Personal information
- Full name: Ousmane Viera Diarrassouba
- Date of birth: 21 December 1986 (age 39)
- Place of birth: Daloa, Ivory Coast
- Height: 1.86 m (6 ft 1 in)
- Position: Centre-back

Youth career
- 0000–2003: Daloa

Senior career*
- Years: Team / Apps / (Gls)
- 2003–2007: Daloa / 83 / (3)
- 2008–2010: CFR Cluj / 12 / (0)
- 2009–2010: → Internațional Curtea de Argeș (loan) / 30 / (0)
- 2010–2013: Pandurii Târgu Jiu / 91 / (7)
- 2013–2016: Rizespor / 83 / (3)
- 2016–2017: Adanaspor / 15 / (0)
- 2018–2019: Sepsi OSK / 46 / (1)
- 2019–2021: Hermannstadt / 56 / (3)
- Total:  / 416 / (17)

International career
- 2008: Ivory Coast Olympic / 4 / (0)
- 2012–2016: Ivory Coast / 19 / (1)

Medal record
Representing Ivory Coast
Men's football
Africa Cup of Nations
| Winner | 2015 Guinea |  |

= Ousmane Viera =

Ivorian footballer

Ousmane Viera Diarrassouba (born 21 December 1986) is an Ivorian former professional footballer who played as a centre-back. After beginning his career in Ivory Coast, he played for several clubs in Romania and Turkey, winning the Liga I and the Cupa României with CFR Cluj.
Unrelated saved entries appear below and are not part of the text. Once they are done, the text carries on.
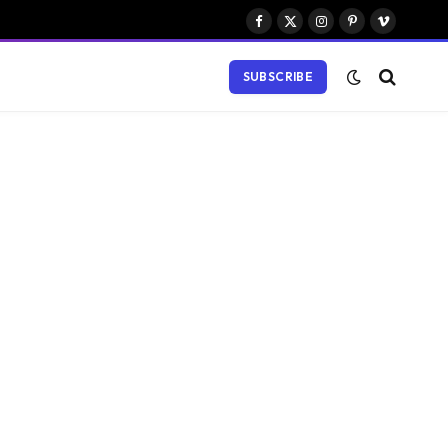
Facebook
X
Instagram
Pinterest
Vimeo
(Twitter)
SUBSCRIBE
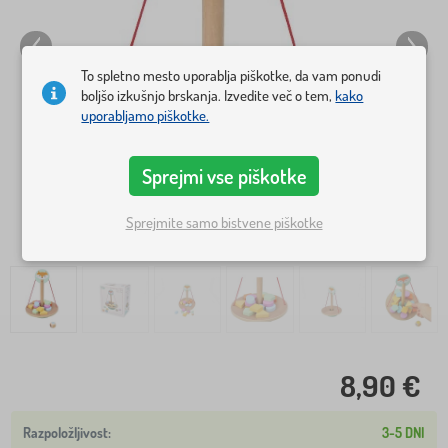
To spletno mesto uporablja piškotke, da vam ponudi
boljšo izkušnjo brskanja. Izvedite več o tem,
kako
uporabljamo piškotke.
Sprejmi vse piškotke
Sprejmite samo bistvene piškotke
8,90 €
3-5 DNI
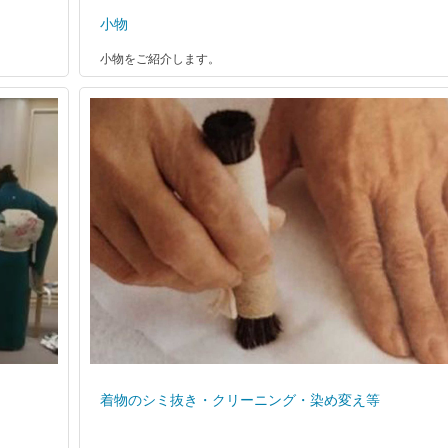
小物
小物をご紹介します。
着物のシミ抜き・クリーニング・染め変え等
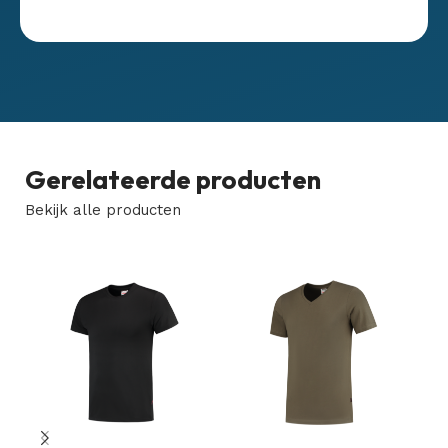
Gerelateerde producten
Bekijk alle producten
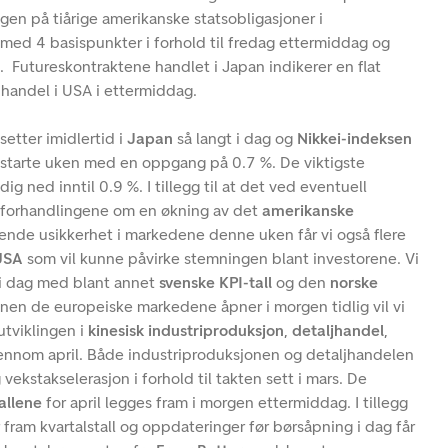
en på tiårige amerikanske statsobligasjoner i
d 4 basispunkter i forhold til fredag ettermiddag og
%. Futureskontraktene handlet i Japan indikerer en flat
 handel i USA i ettermiddag.
setter imidlertid i
Japan
så langt i dag og
Nikkei-indeksen
l å starte uken med en oppgang på 0.7 %. De viktigste
dig ned inntil 0.9 %. I tillegg til at det ved eventuell
i forhandlingene om en økning av det
amerikanske
gende usikkerhet i markedene denne uken får vi også flere
USA
som vil kunne påvirke stemningen blant investorene. Vi
g i dag med blant annet
svenske KPI-tall
og den
norske
Innen de europeiske markedene åpner i morgen tidlig vil vi
 utviklingen i
kinesisk industriproduksjon
,
detaljhandel
,
ennom april. Både industriproduksjonen og detaljhandelen
 vekstakselerasjon i forhold til takten sett i mars. De
allene
for april legges fram i morgen ettermiddag. I tillegg
 fram kvartalstall og oppdateringer før børsåpning i dag får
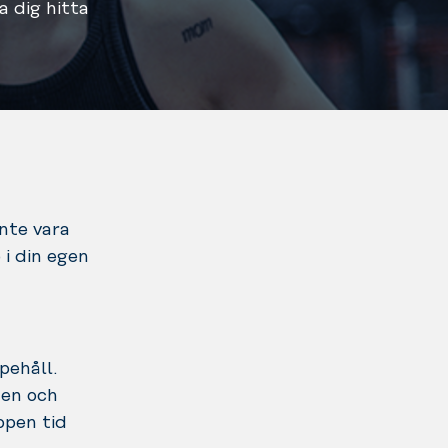
a dig hitta
inte vara
 i din egen
pehåll.
ten och
ppen tid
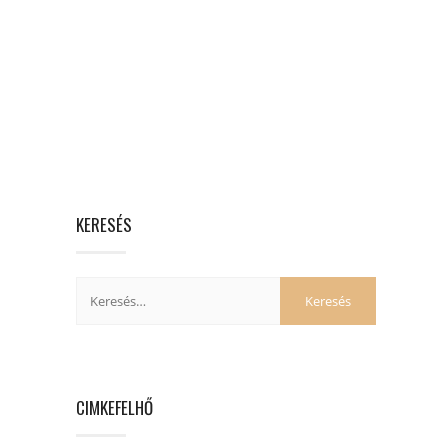
KERESÉS
CIMKEFELHŐ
He represented the Ivory Coast national football team from 2012 to 2016, making 19 appearances and scoring one goal. He also participated in the 2014 FIFA World Cup and the 2015 Africa Cup of Nations, winning the latter tournament with Ivory Coast.

==Club career==
Viera began his senior career with Daloa in 2003. He spent several seasons playing in the Ivorian league, where his performances attracted the attention of European scouts.
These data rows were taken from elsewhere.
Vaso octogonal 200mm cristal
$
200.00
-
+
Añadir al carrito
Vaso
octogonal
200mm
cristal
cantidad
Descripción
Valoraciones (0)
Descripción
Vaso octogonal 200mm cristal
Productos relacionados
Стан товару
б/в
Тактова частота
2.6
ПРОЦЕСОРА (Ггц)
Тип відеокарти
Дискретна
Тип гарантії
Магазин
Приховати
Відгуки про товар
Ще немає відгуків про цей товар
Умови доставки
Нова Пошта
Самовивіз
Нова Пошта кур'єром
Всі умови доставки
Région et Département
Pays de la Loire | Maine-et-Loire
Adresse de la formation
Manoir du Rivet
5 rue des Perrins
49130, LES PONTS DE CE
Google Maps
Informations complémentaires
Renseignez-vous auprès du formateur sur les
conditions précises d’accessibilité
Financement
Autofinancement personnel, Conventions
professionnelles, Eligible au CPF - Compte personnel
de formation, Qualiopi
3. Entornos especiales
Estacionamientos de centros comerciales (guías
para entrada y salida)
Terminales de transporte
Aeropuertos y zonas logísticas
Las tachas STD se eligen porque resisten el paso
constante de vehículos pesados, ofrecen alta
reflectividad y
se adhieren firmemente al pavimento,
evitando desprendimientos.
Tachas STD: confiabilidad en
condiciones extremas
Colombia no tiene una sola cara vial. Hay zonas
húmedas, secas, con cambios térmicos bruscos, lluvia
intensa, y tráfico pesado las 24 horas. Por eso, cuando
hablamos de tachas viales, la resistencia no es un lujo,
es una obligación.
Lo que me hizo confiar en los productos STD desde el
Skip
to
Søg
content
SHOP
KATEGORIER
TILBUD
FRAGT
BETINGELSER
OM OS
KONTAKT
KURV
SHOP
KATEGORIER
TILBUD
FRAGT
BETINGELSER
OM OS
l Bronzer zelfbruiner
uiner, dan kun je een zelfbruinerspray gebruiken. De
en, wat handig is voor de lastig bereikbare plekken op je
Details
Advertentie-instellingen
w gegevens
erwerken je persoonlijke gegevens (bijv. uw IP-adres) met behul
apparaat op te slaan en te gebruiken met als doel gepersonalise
In January 2008, Viera joined CFR Cluj, a club competing in the Romanian top flight. During his first season, he won the Romanian league title and the Romanian Cup. In 2009, he was loaned to Internațional Curtea de Argeș.
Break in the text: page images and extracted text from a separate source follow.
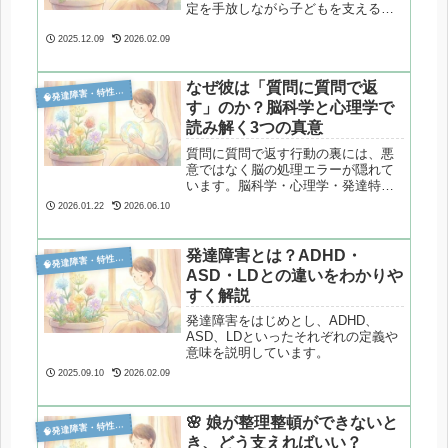
定を手放しながら子どもを支えるた
めの心理ガイドを書きました。
2025.12.09
2026.02.09
なぜ彼は「質問に質問で返

発達障害・特性分析
す」のか？脳科学と心理学で
読み解く3つの真意
質問に質問で返す行動の裏には、悪
意ではなく脳の処理エラーが隠れて
います。脳科学・心理学・発達特性
の視点から、その3つの真意と対処法
2026.01.22
2026.06.10
を解説します。
発達障害とは？ADHD・

発達障害・特性分析
ASD・LDとの違いをわかりや
すく解説
発達障害をはじめとし、ADHD、
ASD、LDといったそれぞれの定義や
意味を説明しています。
2025.09.10
2026.02.09
🌸 娘が整理整頓ができないと

発達障害・特性分析
き、どう支えればいい？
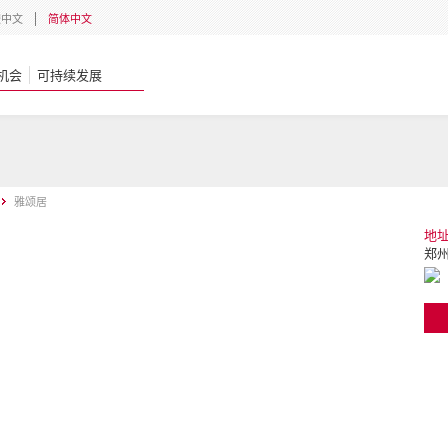
體中文
简体中文
机会
可持续发展
雅颂居
地
郑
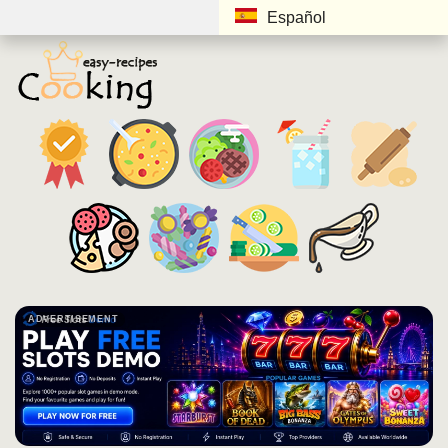
Español
ADVERTISEMENT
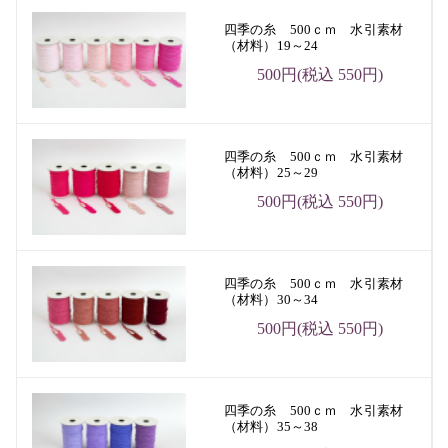
四季の糸 500ｃｍ 水引素材
（材料）19～24
500円(税込 550円)
四季の糸 500ｃｍ 水引素材
（材料）25～29
500円(税込 550円)
四季の糸 500ｃｍ 水引素材
（材料）30～34
500円(税込 550円)
四季の糸 500ｃｍ 水引素材
（材料）35～38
After his loan spell, he joined Pandurii Târgu Jiu in 2010. Over the following three seasons, he played an important role in the club's historic qualification for European competitions at the end of the 2012–13 season.

In the summer of 2013, Viera joined Çaykur Rizespor, a club competing in the Süper Lig. He spent three seasons with the club.

In 2016, he signed for Adanaspor, who had been promoted to the Turkish top flight. He spent one season with the club before they were relegated, after which his contract expired.

After his spell in Turkey, Viera returned to Romania in 2018 and joined Sepsi OSK. He helped the club progress before moving to Hermannstadt in 2019. He remained there until 2021, when he retired from professional football after spending much of his career in the Romanian league.

==International career==
Viera was selected by manager Gérard Gili to represent Ivory Coast at the 2008 Summer Olympics in China. During the Olympic tournament, he played four matches, against Argentina, Serbia, Australia, and Nigeria. Ivory Coast reached the quarter-finals of the competition.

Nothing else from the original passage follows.